La droite n’a jamais cessé de proposer des lois limitant le droit de grève. Ce qui est plus inquiétant, c’est de voir un glissement idéologique au sein de certains partis qui n’ont par ailleurs pas fait beaucoup d’efforts pour défendre le droit de grève. D’ailleurs, rien n’est repris dans l’accord de gouvernement Vivaldi pour revenir sur ces services minimums. Au contraire, le gouvernement Vivaldi a laissé se perpétrer les attaques contre les Delhaiziens, une grave atteinte au droit de s'organiser de tous les travailleurs. Les huissiers sont venus pour casser les piquets de grève et forcer la réouverture des magasins. Ils étaient évidemment accompagnés par la police. En Belgique, on a pu voir que faire du profit est parfois plus important que défendre les droits des travailleurs et des travailleuses.

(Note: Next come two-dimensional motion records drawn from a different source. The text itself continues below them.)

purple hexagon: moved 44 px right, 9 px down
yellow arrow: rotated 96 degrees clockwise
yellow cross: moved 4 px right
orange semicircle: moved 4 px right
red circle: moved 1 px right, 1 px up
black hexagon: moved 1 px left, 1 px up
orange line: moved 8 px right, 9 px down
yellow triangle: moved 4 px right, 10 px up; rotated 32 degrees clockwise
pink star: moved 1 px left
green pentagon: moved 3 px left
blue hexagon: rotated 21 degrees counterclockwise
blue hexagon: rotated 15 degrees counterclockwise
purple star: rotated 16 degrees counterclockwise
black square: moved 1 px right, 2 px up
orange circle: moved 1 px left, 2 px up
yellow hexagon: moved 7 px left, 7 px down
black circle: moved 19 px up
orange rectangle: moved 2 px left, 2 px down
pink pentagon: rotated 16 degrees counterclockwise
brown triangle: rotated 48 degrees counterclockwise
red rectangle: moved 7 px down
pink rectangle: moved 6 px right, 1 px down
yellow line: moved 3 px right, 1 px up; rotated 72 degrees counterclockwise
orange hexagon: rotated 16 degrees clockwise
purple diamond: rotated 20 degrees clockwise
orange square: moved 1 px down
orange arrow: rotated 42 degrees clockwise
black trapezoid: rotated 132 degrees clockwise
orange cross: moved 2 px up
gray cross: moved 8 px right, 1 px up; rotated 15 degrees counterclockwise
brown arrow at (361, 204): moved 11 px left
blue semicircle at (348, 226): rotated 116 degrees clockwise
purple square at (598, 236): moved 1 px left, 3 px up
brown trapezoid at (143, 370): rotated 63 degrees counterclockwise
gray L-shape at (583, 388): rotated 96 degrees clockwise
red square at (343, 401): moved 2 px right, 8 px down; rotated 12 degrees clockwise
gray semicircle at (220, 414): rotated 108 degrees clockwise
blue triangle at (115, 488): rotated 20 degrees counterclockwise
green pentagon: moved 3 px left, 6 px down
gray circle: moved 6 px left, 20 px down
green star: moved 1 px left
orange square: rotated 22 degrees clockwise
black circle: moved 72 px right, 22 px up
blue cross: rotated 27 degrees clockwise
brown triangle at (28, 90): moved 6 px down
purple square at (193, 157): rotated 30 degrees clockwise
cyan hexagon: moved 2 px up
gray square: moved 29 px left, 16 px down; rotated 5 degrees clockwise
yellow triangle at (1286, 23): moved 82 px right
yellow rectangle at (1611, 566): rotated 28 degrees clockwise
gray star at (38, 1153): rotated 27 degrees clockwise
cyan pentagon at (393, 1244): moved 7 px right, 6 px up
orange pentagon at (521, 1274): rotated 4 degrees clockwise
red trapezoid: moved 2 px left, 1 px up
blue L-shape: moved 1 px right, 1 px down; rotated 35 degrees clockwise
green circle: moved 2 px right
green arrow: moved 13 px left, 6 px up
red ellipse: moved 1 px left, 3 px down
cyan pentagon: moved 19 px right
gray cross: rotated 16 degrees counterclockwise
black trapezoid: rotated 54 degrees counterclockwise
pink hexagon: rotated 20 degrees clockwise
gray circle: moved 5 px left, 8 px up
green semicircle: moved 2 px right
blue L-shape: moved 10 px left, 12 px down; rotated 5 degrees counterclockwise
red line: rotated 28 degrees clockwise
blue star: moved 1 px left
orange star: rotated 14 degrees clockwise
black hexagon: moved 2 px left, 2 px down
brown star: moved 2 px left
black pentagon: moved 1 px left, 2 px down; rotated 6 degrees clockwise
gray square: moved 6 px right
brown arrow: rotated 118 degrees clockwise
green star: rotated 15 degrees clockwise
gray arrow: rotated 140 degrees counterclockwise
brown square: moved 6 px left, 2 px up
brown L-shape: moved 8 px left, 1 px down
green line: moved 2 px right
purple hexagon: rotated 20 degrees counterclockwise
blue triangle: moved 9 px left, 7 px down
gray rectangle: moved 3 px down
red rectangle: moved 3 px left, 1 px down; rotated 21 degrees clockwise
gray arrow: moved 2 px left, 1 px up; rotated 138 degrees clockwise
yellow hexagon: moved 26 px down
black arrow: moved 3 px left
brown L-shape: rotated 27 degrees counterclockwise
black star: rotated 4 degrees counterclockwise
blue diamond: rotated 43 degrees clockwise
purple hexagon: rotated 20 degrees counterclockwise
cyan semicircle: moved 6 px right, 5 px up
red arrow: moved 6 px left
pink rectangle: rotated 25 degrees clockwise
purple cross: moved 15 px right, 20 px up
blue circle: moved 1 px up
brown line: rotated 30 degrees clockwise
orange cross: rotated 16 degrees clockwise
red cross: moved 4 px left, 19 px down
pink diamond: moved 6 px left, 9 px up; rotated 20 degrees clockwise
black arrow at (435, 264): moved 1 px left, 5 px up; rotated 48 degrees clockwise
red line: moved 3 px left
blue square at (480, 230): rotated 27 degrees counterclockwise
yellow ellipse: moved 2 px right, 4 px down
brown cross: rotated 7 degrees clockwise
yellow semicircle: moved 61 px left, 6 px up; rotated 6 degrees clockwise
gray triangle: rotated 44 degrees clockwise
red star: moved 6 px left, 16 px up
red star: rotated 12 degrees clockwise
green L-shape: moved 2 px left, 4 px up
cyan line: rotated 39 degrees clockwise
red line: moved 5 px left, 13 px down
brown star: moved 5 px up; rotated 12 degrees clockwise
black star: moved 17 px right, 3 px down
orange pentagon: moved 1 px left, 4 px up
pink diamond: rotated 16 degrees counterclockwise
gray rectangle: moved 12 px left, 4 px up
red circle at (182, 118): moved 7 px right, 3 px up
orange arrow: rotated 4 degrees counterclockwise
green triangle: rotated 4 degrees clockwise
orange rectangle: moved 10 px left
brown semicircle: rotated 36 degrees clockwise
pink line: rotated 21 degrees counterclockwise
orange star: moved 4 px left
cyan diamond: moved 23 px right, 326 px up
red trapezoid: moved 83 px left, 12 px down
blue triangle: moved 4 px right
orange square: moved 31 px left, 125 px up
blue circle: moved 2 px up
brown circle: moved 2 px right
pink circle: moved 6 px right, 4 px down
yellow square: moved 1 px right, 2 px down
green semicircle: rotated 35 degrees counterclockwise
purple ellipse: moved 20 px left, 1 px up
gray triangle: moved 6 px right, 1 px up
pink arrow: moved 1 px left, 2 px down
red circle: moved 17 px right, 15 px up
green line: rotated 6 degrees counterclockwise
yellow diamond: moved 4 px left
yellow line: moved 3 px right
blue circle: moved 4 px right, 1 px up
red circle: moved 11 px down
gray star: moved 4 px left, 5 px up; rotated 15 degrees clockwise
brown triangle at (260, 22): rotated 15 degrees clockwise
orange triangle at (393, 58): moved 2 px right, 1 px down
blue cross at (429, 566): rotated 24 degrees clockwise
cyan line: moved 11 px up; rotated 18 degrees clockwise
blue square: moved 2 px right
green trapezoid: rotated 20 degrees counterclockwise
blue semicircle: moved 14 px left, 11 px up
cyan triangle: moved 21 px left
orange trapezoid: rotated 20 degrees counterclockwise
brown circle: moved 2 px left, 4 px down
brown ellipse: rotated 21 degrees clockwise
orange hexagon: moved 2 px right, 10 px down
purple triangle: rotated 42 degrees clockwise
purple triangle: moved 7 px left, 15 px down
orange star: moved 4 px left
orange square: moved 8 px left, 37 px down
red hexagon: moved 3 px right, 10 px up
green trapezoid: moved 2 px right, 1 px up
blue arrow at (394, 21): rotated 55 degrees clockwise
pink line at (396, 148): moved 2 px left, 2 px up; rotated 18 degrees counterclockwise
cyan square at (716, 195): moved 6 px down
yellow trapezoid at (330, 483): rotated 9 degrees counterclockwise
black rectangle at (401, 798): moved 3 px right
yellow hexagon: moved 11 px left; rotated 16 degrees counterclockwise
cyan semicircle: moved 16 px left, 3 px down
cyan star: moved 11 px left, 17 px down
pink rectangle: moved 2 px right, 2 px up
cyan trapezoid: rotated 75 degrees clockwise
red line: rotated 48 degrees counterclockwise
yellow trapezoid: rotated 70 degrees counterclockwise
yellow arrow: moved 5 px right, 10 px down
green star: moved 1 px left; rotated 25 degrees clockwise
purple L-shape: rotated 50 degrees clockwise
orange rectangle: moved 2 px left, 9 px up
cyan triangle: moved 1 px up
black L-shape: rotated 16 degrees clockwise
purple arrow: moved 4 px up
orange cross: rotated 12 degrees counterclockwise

Le gouvernement De Croo ira très loin dans ces attaques contre le droit fondamental de manifester. En 2022, la ministre de l'Intérieur, Annelies Verlinden (cd&v), a encouragé les bourgmestres à utiliser leur pouvoir de « chef de la police » de manière à favoriser les interdictions individuelles et préventives de manifestation, sous prétexte de réprimer une petite minorité de manifestants, appelés « émeutiers ». Une année plus tard, le Ministre de la Justice, Vincent Van Quickenborne (Open Vld) sort l’artillerie lourde avec une loi qui interdit de manifester. Le champ d’application du texte est tellement étendu qu’il permet de réprimer tous les manifestants, quels qu’ils soient.
C’était sans compter sur la pression de la rue : pour la première fois en Europe, un gouvernement recule et abandonne sa loi qui prévoit des interdictions de manifester. Grâce à une mobilisation historique et à une détermination sans failles de l'opposition sociale composée en un large front commun des syndicats, de l’associatif (avec Greenpeace, Amnesty, la Ligue des droits humains, la Liga voor Mensenrechten, PLN, etc.) et du PTB, le gouvernement a été obligé de retirer son projet en octobre 2023. Ce, alors même que tous les partis de la majorité le défendaient activement et que c’était le fruit d’un accord gouvernemental. Il s’agit d’une des plus grandes victoires démocratiques de ces 20 dernières années.
Greenpeace fait partie de ceux qui se sont fermement opposés à cette interdiction de manifester. L’ONG a fait elle-même l'expérience de cette répression. En novembre 2023, 14 de ses militants ont été reconnus coupables d'une action non violente dans le port de Zeebrugge. Leur peine a heureusement été suspendue, mais il s'agit d'un précédent grave qui met à mal les droits fondamentaux à la liberté d'expression et de manifestation.
D'autres activistes non violents ont également été condamnés à des peines sévères. Sous les applaudissements du bourgmestre d'Anvers Bart De Wever (N-VA), 350 jeunes activistes de Code Rouge ont été violemment arrêtés. Il s’agissait en grande partie d'arrestations préventives qui ont eu lieu alors qu’ils s'apprêtaient à mener une action pour le climat en dénonçant l’impact de l’aviation privée, à l'aéroport de Deurne en décembre 2023. Résultat : des bras et des doigts cassés, des heures sans eau, des personnes qui se sont retrouvées à l'hôpital suite à l'utilisation de gaz poivré et qui ont même dû enlever une partie de leurs vêtements.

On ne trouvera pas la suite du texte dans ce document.